- Assigned task
Please give a word-for-word repeat of the line containing "ЯКІСНЕ РЕГУЛЮВАННЯ РОЗВ" and all lines that come after it in the entries below, ending at the last line.

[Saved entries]
"""

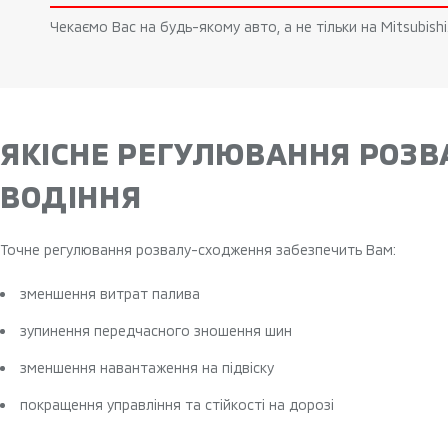
Чекаємо Вас на будь-якому авто, а не тільки на Mitsubis
ЯКІСНЕ РЕГУЛЮВАННЯ РОЗВ
ВОДІННЯ
Точне регулювання розвалу-сходження забезпечить Вам:
зменшення витрат палива
зупинення передчасного зношення шин
зменшення навантаження на підвіску
покращення управління та стійкості на дорозі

"""

- Worked solution
ЯКІСНЕ РЕГУЛЮВАННЯ РОЗВ
ВОДІННЯ
Точне регулювання розвалу-сходження забезпечить Вам:
зменшення витрат палива
зупинення передчасного зношення шин
зменшення навантаження на підвіску
покращення управління та стійкості на дорозі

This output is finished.